Exercise brief: An exact copy of all the entries is what is needed here.

Data shown:

***

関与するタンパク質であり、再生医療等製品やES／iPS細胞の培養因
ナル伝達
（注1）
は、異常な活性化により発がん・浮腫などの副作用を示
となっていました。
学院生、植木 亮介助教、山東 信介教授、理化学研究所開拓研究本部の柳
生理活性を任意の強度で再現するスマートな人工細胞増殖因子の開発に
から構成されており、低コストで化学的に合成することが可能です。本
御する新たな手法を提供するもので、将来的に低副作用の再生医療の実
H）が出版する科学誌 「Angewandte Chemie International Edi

***

Written response:
関与するタンパク質であり、再生医療等製品やES／iPS細胞の培養因
ナル伝達
（注1）
は、異常な活性化により発がん・浮腫などの副作用を示
となっていました。
学院生、植木 亮介助教、山東 信介教授、理化学研究所開拓研究本部の柳
生理活性を任意の強度で再現するスマートな人工細胞増殖因子の開発に
から構成されており、低コストで化学的に合成することが可能です。本
御する新たな手法を提供するもので、将来的に低副作用の再生医療の実
H）が出版する科学誌 「Angewandte Chemie International Edi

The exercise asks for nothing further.